Choosing The Tempest as their first show to break the enforced theatrical silence of the past 16 months makes a lot of sense for Oak Park Festival Theatre. Shakespeare’s late romance celebrates the “rough magic” of finding redemption, love, and freedom after storms both literal and metaphorical have knocked the characters on their asses. We can relate, certainly.
But at least since Jonathan Miller’s acclaimed staging for Britain’s now-defunct Mermaid Theatre in 1970, there has been a tendency to see Prospero’s island as a metaphor for colonial exploitation. Banished from his own kingdom by the perfidy of a sibling, Prospero turns into a brooding tyrant to the “mooncalf” son of a witch, Caliban, whose mother previously controlled the land, and Ariel the sprite, who longs for freedom and hopes that doing just one more task for Prospero will bring it. Even his beloved daughter Miranda doesn’t always seem capable of breaking through the carapace of Prospero’s resentments. And even regaining his “rightful” place in the social pecking order by play’s end doesn’t seem to give him much satisfaction.
Barbara Zahora’s staging for OPFT offers what appears to be at first more an environmental parable than a commentary on white supremacy and imperialism. In her opening-night preshow comments, Zahora referenced the world of the play as inspired by the Great Pacific Garbage Patch–that enormous floating mass of plastic and debris in the north Pacific. Ryan Fox’s set design, with its piles of boxes and plastic bags, backed by a rusted-out shipping container, certainly suggests a junkyard more than a tropical paradise.

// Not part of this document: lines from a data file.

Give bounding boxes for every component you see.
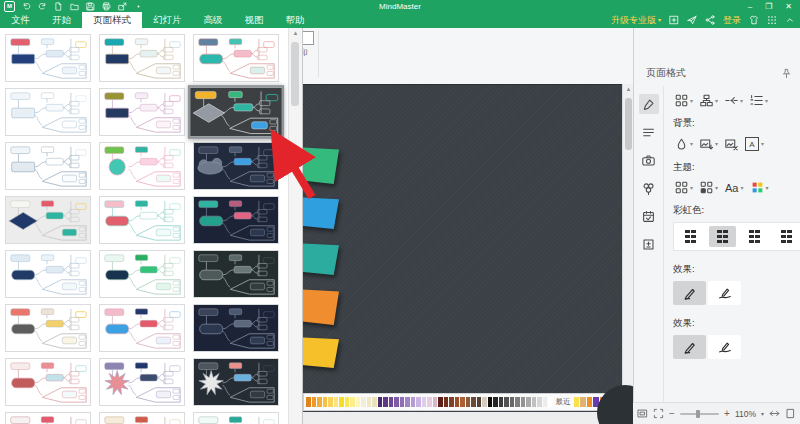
theme-thumbnail[interactable] [5,304,91,352]
theme-thumbnail[interactable] [5,142,91,190]
login-button[interactable]: 登录 [723,14,741,27]
recent-color-swatch[interactable] [574,397,580,407]
color-swatch[interactable] [372,397,377,407]
fullscreen-view-icon[interactable] [653,408,664,419]
upgrade-pro-button[interactable]: 升级专业版 ▾ [611,14,661,27]
new-document-icon[interactable] [54,2,63,11]
connector-style-button[interactable]: ▾ [723,92,745,109]
color-swatch[interactable] [488,397,493,407]
theme-thumbnail[interactable] [99,358,185,406]
color-swatch[interactable] [444,397,449,407]
scrollbar-thumb[interactable] [291,42,299,106]
zoom-level[interactable]: 110% [735,409,756,419]
menu-tab-3[interactable]: 页面样式 [82,12,142,28]
color-swatch[interactable] [466,397,471,407]
redo-icon[interactable] [38,2,47,11]
menu-tab-2[interactable]: 开始 [41,12,82,28]
menu-tab-4[interactable]: 幻灯片 [142,12,193,28]
theme-thumbnail[interactable] [99,88,185,136]
gallery-scrollbar[interactable]: ▲ [288,28,302,424]
menu-tab-6[interactable]: 视图 [234,12,275,28]
color-swatch[interactable] [521,397,526,407]
color-swatch[interactable] [449,397,454,407]
hand-drawn-effect-option-2[interactable] [708,281,741,305]
color-swatch[interactable] [427,397,432,407]
close-button[interactable]: ✕ [785,2,792,11]
color-swatch[interactable] [548,397,553,407]
zoom-slider[interactable] [680,413,719,415]
theme-gallery-button[interactable]: ▾ [673,179,695,196]
recent-color-swatch[interactable] [587,397,593,407]
color-swatch[interactable] [460,397,465,407]
theme-thumbnail[interactable] [99,412,185,424]
rainbow-option-1[interactable] [677,226,704,247]
open-file-icon[interactable] [70,2,79,11]
fit-page-icon[interactable] [637,408,648,419]
color-swatch[interactable] [537,397,542,407]
color-swatch[interactable] [493,397,498,407]
pen-effect-option-2[interactable] [708,335,741,359]
theme-thumbnail[interactable] [99,142,185,190]
color-swatch[interactable] [504,397,509,407]
color-swatch[interactable] [383,397,388,407]
remove-background-button[interactable] [723,136,740,153]
pan-mode-icon[interactable] [769,408,780,419]
theme-palette-button[interactable]: ▾ [749,179,771,196]
background-fill-button[interactable]: ▾ [673,136,695,153]
color-swatch[interactable] [339,397,344,407]
color-swatch[interactable] [356,397,361,407]
menu-tab-7[interactable]: 帮助 [275,12,316,28]
color-swatch[interactable] [361,397,366,407]
color-swatch[interactable] [510,397,515,407]
color-swatch[interactable] [416,397,421,407]
outline-tab[interactable] [639,122,659,142]
send-icon[interactable] [687,15,697,25]
undo-icon[interactable] [22,2,31,11]
color-swatch[interactable] [312,397,317,407]
color-swatch[interactable] [532,397,537,407]
theme-thumbnail[interactable] [5,250,91,298]
pin-icon[interactable] [781,68,792,79]
theme-thumbnail[interactable] [99,250,185,298]
print-icon[interactable] [102,2,111,11]
color-swatch[interactable] [405,397,410,407]
theme-shirt-icon[interactable] [749,15,759,25]
format-brush-tab[interactable] [639,94,659,114]
color-swatch[interactable] [477,397,482,407]
numbering-button[interactable]: ▾ [748,92,770,109]
theme-thumbnail[interactable] [193,34,279,82]
color-swatch[interactable] [394,397,399,407]
collapse-ribbon-icon[interactable] [785,15,795,25]
color-swatch[interactable] [389,397,394,407]
theme-thumbnail[interactable] [193,358,279,406]
rainbow-option-4[interactable] [773,226,800,247]
recent-color-swatch[interactable] [580,397,586,407]
color-swatch[interactable] [499,397,504,407]
task-tab[interactable] [639,206,659,226]
theme-thumbnail[interactable] [5,196,91,244]
zoom-in-button[interactable]: + [724,409,730,419]
rainbow-option-2[interactable] [709,226,736,247]
theme-thumbnail[interactable] [5,88,91,136]
minimize-button[interactable]: – [748,2,752,11]
zoom-caret-icon[interactable]: ▾ [761,411,764,417]
structure-button[interactable]: ▾ [698,92,720,109]
watermark-button[interactable]: A▾ [743,135,766,153]
page-view-icon[interactable] [785,408,796,419]
color-swatch[interactable] [323,397,328,407]
document-canvas[interactable] [303,84,622,413]
color-swatch[interactable] [471,397,476,407]
theme-thumbnail[interactable] [99,34,185,82]
color-swatch[interactable] [411,397,416,407]
background-image-button[interactable]: ▾ [698,136,720,153]
zoom-slider-knob[interactable] [696,410,700,418]
layout-style-button[interactable]: ▾ [673,92,695,109]
export-icon[interactable] [118,2,127,11]
color-swatch[interactable] [328,397,333,407]
color-swatch[interactable] [482,397,487,407]
color-swatch[interactable] [334,397,339,407]
more-icon[interactable] [134,2,143,11]
theme-thumbnail[interactable] [193,304,279,352]
theme-thumbnail[interactable] [193,142,279,190]
theme-thumbnail[interactable] [5,412,91,424]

But that’s inevitably offset by the offstage world of Austin Gardens, a verdant oasis in the middle of downtown Oak Park that OPFT has called home for decades. The remarkably pleasant temperatures and mosquito-dissuading breezes opening night stood in contrast to Prospero’s rough-hewn island of misfit toys.
It’s here where he summons the title storm (which also could fit with the implied climate-change sub-theme) to bring ashore his treacherous sister Antonia (Jeannie Affelder, handling the gender-reversed role with icy aplomb), Alonsa, the queen of Naples (Noelle Klyce, bringing mournful maternal warmth to another role originally envisioned as a man), and the latter’s son, Ferdinand (Austyn Williamson), who woos and wins Prospero’s forthright-if-flummoxed daughter, Miranda (Deanalis Resto). There’s also loyal Gonzalo (Belinda Bremner), who managed to slip Prospero’s book of spells to him before his banishment.
A sense of paradox and contrast is quite appropriate for this play, and Zahora’s production is at its best when it leans into it. Caliban (Matt Gall) is almost literally two-faced: one side blistered, angry, and as red-hot as the rage he bears for Kevin Theis’s acidic Prospero, the other smooth and placid, in keeping with the gentle dreamer who describes his native land (trash and all) as “full of noises, sounds and sweet airs, that give delight and hurt not.” (Gall even clutches a grimy teddy bear during this naifish meditation.) Then again, if you squint hard at his eagerness to embrace the buffoonish drunkard Stephano (Orion Seth Lay-Sleeper) as his new “master,” you might be able to see an analogy to the darker side of American populism.
But for the most part, Zahora’s production doesn’t lean too heavily on the social and political metaphors. For me, the most successful element of both the play and this particular staging is the question of what it means to be a good father. Theis’s Prospero clearly adores Resto’s Miranda, but as Miller noted in his 1986 book on directing classics, Subsequent Performances, “Men in Shakespeare seem to have exorbitant expectations of the love that is to be obtained from women.” He sees her immediate attraction to Ferdinand, and recognizes that it’s a necessary step away from him and from the island where her emotional growth has been stunted. But as with Caliban and Ariel, Prospero doesn’t seem to fully grasp how to show love that isn’t couched in some sort of power play. Ferdinand can win his daughter’s hand, but only on Prospero’s terms. Or so he thinks.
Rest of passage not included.